**What the exercise asks**
Determine how many lines in the records hold "criativa", and give that number with nothing added.

**Material for this exercise**

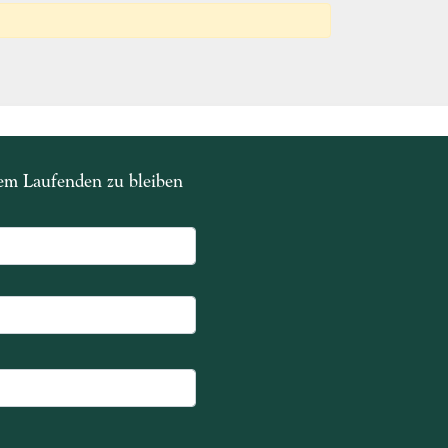
dem Laufenden zu bleiben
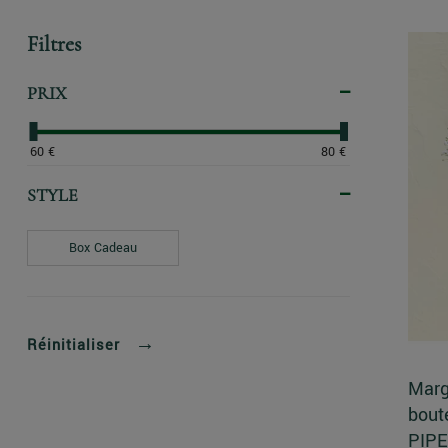
Filtres
PRIX
60 €
80 €
STYLE
Box Cadeau
Réinitialiser
Marg
bout
PIPE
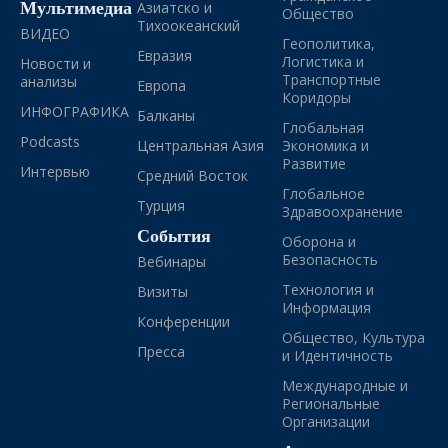
Мультимедиа
Азиатско и
Общество
Тихоокеанский
ВИДЕО
Геополитика,
Евразия
Логистика и
Новости и
Транспортные
анализы
Европа
Коридоры
ИНФОГРАФИКА
Балканы
Глобальная
Podcasts
Центральная Азия
Экономика и
Развитие
Интервью
Средний Восток
Глобальное
Турция
Здравоохранение
События
Оборона и
Безопасность
Вебинары
Технология и
Визиты
Информация
Конференции
Общество, Культура
Пресса
и Идентичность
Международные и
Региональные
Организации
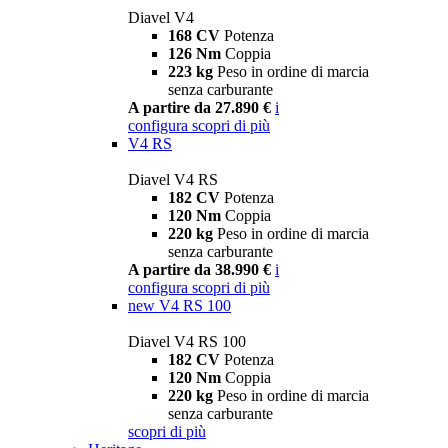
Diavel V4
168 CV
Potenza
126 Nm
Coppia
223 kg
Peso in ordine di marcia
senza carburante
A partire da 27.890 €
i
configura
scopri di più
V4 RS
Diavel V4 RS
182 CV
Potenza
120 Nm
Coppia
220 kg
Peso in ordine di marcia
senza carburante
A partire da 38.990 €
i
configura
scopri di più
new
V4 RS 100
Diavel V4 RS 100
182 CV
Potenza
120 Nm
Coppia
220 kg
Peso in ordine di marcia
senza carburante
scopri di più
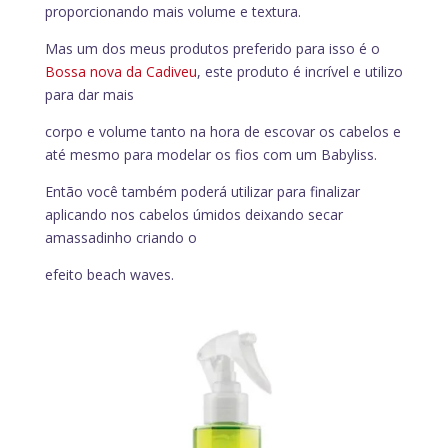
proporcionando mais volume e textura.
Mas um dos meus produtos preferido para isso é o
Bossa nova da Cadiveu
, este produto é incrível e utilizo
para dar mais
corpo e volume tanto na hora de escovar os cabelos e
até mesmo para modelar os fios com um Babyliss.
Então você também poderá utilizar para finalizar
aplicando nos cabelos úmidos deixando secar
amassadinho criando o
efeito beach waves.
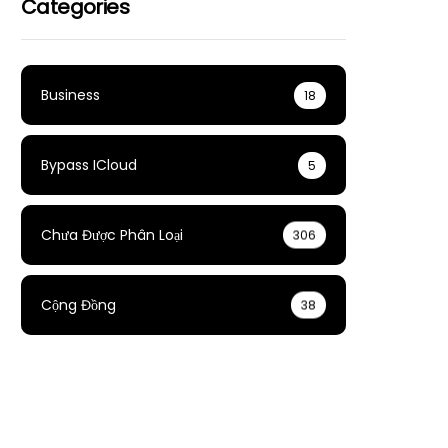
Categories
Business
18
Bypass ICloud
5
Chưa Được Phân Loại
306
Cộng Đồng
38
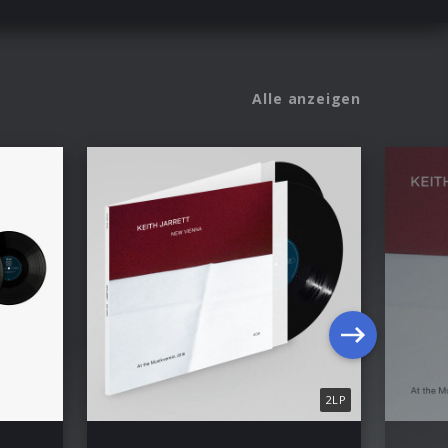
Alle anzeigen
2LP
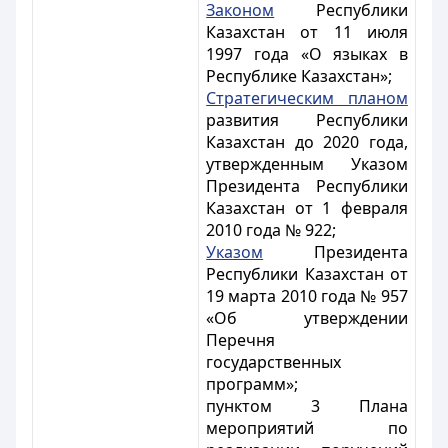
Законом
Республики
Казахстан от 11 июля
1997 года «О языках в
Республике Казахстан»;
Стратегическим планом
развития Республики
Казахстан до 2020 года,
утвержденным Указом
Президента Республики
Казахстан от 1 февраля
2010 года № 922;
Указом
Президента
Республики Казахстан от
19 марта 2010 года № 957
«Об утверждении
Перечня
государственных
программ»;
пунктом 3 Плана
мероприятий по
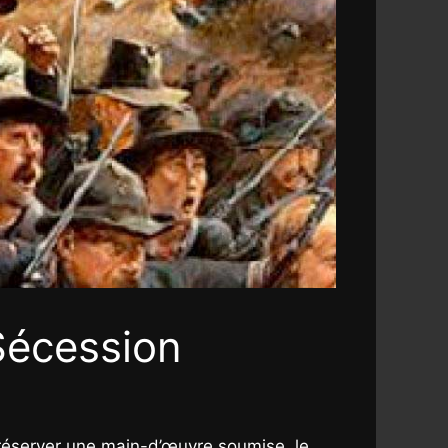
Sécession
 préserver une main-d’œuvre soumise, le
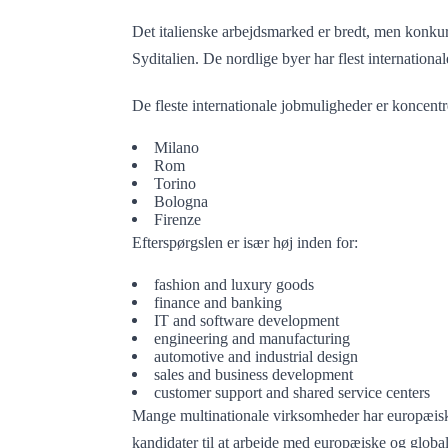
Det italienske arbejdsmarked er bredt, men konku
Syditalien. De nordlige byer har flest internationa
De fleste internationale jobmuligheder er koncentre
Milano
Rom
Torino
Bologna
Firenze
Efterspørgslen er især høj inden for:
fashion and luxury goods
finance and banking
IT and software development
engineering and manufacturing
automotive and industrial design
sales and business development
customer support and shared service centers
Mange multinationale virksomheder har europæiske e
kandidater til at arbejde med europæiske og globa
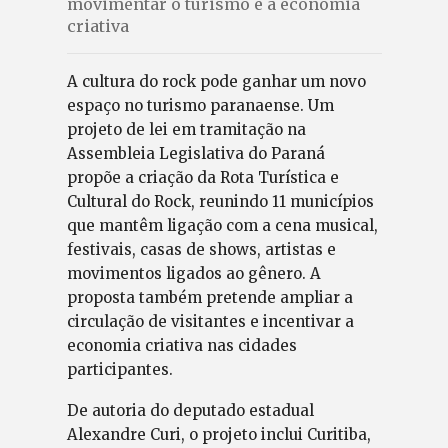
movimentar o turismo e a economia
criativa
A cultura do rock pode ganhar um novo
espaço no turismo paranaense. Um
projeto de lei em tramitação na
Assembleia Legislativa do Paraná
propõe a criação da Rota Turística e
Cultural do Rock, reunindo 11 municípios
que mantêm ligação com a cena musical,
festivais, casas de shows, artistas e
movimentos ligados ao gênero. A
proposta também pretende ampliar a
circulação de visitantes e incentivar a
economia criativa nas cidades
participantes.
De autoria do deputado estadual
Alexandre Curi, o projeto inclui Curitiba,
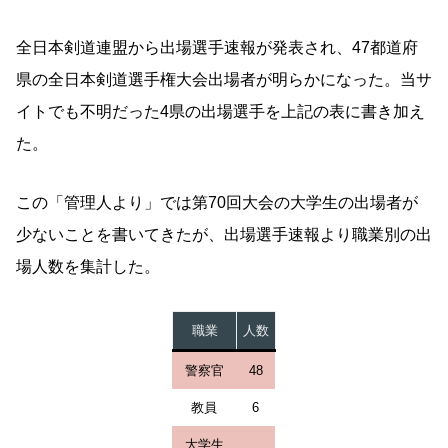
全日本剣道連盟から出場選手速報が発表され、47都道府
県の全日本剣道選手権大会出場者が明らかになった。当サ
イトでも不明だった4県の出場選手を上記の表に書き加え
た。
この「管理人より」では第70回大会の大学生の出場者が
少ないことを書いてきたが、出場選手速報より職業別の出
場人数を集計した。
職業
人数
警察官
48
教員
6
大学生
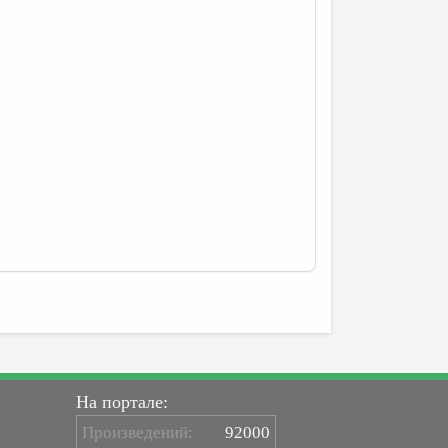
На портале:
Произведений:
92000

**Task output**
2